HeadBlobHandler HEAD /ollama/blob:digest

Checks if a blob exists. Ensures that the file blob used for a FROM or ADAPTER field exists on the server. This is checking yoru Ollama server not ollama.com.

PsHander GET /ollama/ps

PullHandler POST /ollama/pull

Download a model from the ollama library. Cancelled pulls are resumed where they left off, and multiple calls will share the same download progress.

Parameters:

  • model: name of the model to pull
  • insecure(optional): allow insecure connections to the library. Only use this if you are pulling from your own library during development
  • stream(optional): if false the response will be returned as a single response object, rather than a stream of objects.

Request

curl http://localhost:8080/ollama/pull -d '{
  "model": "llama3.2"
}'

If stream was not specified, it is set to true.
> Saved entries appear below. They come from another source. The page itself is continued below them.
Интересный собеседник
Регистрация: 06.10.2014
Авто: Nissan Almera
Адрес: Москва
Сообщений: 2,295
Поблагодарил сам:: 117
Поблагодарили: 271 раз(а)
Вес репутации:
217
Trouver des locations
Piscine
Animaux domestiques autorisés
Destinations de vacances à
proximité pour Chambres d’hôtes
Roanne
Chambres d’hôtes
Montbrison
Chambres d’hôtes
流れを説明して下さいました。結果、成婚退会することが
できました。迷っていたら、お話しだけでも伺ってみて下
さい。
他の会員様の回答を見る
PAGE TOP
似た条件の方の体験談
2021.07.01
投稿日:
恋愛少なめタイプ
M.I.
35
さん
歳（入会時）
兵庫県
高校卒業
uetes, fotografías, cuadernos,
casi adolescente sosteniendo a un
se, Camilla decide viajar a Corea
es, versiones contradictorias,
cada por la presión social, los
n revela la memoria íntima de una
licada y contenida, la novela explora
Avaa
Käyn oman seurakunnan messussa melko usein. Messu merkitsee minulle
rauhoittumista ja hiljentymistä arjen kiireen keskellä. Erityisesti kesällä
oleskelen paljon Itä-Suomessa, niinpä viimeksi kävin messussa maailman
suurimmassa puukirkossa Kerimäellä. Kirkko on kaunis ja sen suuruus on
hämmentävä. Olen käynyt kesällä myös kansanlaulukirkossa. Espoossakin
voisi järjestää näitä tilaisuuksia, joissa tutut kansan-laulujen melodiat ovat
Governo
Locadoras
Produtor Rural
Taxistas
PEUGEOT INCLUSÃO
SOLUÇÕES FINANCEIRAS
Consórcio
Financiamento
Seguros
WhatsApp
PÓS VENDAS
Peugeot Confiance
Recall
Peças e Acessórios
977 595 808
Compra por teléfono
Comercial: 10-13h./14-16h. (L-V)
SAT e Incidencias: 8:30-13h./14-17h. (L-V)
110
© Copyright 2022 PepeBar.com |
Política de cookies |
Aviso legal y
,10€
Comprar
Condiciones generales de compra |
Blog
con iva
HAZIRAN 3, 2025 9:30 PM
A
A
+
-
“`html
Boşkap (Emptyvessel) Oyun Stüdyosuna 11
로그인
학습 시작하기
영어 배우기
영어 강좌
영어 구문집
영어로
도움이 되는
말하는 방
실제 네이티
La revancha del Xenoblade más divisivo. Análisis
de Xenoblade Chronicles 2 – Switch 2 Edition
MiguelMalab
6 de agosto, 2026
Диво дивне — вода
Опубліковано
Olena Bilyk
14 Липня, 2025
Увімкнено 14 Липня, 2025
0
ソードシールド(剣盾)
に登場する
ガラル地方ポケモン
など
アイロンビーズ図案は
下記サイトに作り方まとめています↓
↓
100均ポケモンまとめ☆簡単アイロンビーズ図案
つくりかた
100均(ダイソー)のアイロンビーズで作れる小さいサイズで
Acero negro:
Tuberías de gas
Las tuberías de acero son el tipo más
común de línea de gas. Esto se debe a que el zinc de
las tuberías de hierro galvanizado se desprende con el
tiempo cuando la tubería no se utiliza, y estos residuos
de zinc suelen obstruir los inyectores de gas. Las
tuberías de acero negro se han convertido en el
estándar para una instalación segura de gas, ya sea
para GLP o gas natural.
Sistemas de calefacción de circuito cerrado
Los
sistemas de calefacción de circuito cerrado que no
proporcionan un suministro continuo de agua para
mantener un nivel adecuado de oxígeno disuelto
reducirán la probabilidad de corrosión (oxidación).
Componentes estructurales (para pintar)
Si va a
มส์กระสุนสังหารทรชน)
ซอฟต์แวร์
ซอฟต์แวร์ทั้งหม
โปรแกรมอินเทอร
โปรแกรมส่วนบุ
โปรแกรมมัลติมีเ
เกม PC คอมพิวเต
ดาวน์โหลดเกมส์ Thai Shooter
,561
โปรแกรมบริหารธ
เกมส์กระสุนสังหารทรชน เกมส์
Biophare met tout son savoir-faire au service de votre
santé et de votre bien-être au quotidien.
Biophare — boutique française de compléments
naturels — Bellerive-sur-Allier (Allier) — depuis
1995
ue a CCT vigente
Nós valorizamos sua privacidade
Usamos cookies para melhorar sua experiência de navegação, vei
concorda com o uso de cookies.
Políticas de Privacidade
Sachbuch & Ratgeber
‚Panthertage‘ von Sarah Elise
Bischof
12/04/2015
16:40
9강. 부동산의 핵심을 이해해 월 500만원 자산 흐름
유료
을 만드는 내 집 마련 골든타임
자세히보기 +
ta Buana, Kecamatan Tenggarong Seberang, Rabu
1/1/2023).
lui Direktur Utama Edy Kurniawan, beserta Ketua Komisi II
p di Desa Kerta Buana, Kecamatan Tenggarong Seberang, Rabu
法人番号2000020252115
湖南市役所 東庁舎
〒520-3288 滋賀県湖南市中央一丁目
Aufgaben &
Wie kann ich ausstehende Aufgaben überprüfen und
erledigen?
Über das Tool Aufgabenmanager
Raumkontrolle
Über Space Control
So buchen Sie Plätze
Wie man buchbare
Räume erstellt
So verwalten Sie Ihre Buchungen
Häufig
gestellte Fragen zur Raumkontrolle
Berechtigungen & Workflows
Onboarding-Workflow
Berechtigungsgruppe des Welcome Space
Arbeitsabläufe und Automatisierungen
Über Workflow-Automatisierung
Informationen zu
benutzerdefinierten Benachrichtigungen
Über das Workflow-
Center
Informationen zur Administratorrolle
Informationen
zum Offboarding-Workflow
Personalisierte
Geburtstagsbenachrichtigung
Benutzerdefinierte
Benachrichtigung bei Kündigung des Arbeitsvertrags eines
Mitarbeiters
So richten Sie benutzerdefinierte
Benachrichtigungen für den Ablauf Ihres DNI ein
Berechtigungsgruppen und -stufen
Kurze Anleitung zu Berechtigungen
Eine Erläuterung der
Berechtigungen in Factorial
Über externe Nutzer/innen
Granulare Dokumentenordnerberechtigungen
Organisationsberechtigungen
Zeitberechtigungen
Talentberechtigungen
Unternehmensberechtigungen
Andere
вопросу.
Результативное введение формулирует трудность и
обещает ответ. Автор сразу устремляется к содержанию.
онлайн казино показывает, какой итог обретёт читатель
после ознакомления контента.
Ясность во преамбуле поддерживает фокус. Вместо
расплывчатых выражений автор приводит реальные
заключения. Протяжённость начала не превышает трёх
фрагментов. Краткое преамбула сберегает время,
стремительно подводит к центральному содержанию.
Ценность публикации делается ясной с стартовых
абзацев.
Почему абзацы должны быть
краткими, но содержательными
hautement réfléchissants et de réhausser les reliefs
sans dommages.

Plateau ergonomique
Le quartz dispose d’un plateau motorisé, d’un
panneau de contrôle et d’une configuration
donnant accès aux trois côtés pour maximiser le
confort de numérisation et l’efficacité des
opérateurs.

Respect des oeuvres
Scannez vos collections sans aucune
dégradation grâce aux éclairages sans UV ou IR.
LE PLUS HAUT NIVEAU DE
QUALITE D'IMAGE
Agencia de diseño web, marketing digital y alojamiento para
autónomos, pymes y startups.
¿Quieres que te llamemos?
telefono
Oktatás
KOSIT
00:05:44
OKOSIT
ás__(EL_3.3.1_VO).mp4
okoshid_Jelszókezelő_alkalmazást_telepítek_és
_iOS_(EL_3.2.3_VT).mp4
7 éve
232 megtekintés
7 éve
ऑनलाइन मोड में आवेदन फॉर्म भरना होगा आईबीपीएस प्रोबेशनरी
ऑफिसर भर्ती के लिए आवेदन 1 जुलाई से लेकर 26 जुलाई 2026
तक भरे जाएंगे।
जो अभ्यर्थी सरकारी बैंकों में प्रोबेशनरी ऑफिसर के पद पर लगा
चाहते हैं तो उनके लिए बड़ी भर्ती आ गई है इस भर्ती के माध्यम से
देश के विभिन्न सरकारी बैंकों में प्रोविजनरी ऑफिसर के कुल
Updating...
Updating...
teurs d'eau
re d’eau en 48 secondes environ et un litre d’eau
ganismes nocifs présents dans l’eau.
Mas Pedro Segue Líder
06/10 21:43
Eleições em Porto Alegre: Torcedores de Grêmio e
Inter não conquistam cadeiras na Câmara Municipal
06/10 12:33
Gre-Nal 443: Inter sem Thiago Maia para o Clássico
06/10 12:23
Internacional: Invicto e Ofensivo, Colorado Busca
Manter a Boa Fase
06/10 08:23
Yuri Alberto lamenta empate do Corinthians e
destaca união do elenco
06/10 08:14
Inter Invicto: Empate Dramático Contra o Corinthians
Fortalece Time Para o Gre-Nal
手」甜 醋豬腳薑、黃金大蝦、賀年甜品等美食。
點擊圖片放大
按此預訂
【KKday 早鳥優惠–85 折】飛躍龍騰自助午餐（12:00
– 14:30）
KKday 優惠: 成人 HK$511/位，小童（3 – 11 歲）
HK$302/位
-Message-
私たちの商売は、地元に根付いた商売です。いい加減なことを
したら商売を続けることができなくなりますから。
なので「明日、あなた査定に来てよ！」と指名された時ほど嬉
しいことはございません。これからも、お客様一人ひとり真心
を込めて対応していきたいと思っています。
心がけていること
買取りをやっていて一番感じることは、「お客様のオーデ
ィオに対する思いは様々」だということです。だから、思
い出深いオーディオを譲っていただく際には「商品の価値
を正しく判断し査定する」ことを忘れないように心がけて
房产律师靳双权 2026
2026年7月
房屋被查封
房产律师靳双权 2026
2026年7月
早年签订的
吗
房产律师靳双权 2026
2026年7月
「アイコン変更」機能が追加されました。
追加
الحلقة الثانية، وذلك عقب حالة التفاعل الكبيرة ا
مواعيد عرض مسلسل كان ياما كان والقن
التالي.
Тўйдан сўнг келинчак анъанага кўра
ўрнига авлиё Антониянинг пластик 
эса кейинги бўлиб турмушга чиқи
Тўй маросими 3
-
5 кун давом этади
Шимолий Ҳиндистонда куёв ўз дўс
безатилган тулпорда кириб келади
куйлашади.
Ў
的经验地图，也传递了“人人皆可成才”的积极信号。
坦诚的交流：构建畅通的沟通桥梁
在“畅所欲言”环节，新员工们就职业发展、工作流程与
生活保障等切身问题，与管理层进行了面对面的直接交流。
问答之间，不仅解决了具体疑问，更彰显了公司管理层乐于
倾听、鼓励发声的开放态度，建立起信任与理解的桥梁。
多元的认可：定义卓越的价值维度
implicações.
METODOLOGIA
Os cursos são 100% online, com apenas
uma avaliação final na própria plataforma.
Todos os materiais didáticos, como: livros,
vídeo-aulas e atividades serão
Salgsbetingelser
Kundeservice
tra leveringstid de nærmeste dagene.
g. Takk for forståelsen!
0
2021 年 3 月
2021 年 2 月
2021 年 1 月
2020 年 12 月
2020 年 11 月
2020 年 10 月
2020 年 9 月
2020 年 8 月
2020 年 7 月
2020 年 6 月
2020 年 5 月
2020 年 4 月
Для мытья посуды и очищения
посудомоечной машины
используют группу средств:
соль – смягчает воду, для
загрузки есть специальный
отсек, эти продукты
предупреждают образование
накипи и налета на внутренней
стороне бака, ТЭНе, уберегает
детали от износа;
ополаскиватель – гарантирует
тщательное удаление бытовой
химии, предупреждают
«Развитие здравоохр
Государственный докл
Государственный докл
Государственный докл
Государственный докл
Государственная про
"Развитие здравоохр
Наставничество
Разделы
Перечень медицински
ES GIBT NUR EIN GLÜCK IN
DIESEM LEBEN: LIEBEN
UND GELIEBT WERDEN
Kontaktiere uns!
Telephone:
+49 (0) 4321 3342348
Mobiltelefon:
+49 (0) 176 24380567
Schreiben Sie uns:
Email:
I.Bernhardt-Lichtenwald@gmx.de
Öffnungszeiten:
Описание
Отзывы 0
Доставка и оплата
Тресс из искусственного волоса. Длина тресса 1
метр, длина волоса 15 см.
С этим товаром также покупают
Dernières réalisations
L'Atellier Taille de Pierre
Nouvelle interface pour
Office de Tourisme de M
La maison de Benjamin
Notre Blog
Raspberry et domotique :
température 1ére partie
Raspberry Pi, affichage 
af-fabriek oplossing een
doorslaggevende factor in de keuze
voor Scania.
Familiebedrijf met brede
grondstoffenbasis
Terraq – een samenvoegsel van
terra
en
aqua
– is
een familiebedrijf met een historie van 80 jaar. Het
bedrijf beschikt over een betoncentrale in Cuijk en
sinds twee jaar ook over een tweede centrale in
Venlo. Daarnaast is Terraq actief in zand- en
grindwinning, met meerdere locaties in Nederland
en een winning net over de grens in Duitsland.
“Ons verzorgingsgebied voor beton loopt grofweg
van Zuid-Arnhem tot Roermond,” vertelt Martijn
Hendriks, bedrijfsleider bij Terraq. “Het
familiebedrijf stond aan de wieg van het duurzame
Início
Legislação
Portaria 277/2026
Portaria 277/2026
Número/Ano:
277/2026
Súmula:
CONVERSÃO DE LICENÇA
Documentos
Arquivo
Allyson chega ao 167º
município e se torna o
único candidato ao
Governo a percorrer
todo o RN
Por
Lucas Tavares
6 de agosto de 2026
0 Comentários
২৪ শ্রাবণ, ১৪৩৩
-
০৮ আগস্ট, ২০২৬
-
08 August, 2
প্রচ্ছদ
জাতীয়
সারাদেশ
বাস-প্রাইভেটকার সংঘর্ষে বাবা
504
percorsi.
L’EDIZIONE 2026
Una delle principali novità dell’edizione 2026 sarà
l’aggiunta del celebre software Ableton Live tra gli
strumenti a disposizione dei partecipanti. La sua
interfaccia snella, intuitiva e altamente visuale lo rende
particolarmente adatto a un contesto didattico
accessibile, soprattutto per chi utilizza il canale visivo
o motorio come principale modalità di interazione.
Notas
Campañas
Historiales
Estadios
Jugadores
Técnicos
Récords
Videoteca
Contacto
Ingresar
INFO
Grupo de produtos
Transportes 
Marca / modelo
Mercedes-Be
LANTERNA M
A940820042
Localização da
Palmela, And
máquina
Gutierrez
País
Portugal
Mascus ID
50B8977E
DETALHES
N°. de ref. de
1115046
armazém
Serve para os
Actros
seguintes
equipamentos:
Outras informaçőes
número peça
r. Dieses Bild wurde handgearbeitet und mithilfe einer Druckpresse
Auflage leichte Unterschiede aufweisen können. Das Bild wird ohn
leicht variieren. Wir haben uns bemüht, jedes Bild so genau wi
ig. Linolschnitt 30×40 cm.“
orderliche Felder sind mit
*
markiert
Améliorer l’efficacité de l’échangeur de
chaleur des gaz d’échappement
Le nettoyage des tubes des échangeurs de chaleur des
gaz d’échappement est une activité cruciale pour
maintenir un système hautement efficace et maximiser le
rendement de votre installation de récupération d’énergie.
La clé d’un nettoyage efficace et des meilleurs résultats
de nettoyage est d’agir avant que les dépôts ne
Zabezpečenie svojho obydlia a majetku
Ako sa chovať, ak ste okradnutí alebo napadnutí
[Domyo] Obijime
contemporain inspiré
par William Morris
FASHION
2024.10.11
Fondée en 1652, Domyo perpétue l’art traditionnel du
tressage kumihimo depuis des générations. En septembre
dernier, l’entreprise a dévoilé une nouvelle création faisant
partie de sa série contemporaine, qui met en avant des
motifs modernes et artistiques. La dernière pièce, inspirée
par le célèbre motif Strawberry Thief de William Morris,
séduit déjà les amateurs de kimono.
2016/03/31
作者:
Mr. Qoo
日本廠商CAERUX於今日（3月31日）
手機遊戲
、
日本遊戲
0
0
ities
First Object is the manifest:

{
  "status": "pulling manifest"
}

Then there is a series of downloading responses.

{
  "status": "pulling digestname",
  "digest": "digestname",
  "total": 2142590208,
  "completed": 241970
}

Until the completed key is received.

After all files are downloaded, the final responses are:

{
    "status": "verifying sha256 digest"
}
{
    "status": "writing manifest"
}
{
    "status": "removing any unused layers"
}
{
    "status": "success"
}

If stream is set to false, then the response is a single JSON object:

{
  "status": "success"
}

GenerateHandler POST /ollama/generate

Generate a response for a given prompt with a provided model. This is a streaming endpint, so there will be a series of responese. The final Response object will include statistics and additional data from the request.

Paramaters:

  • model(required): the model name
  • prompt: the prompt to generate a rresponse for
  • suffix: the text after the model response
  • images(optional): a list of base64-encoded images (for multimodel modls like llava)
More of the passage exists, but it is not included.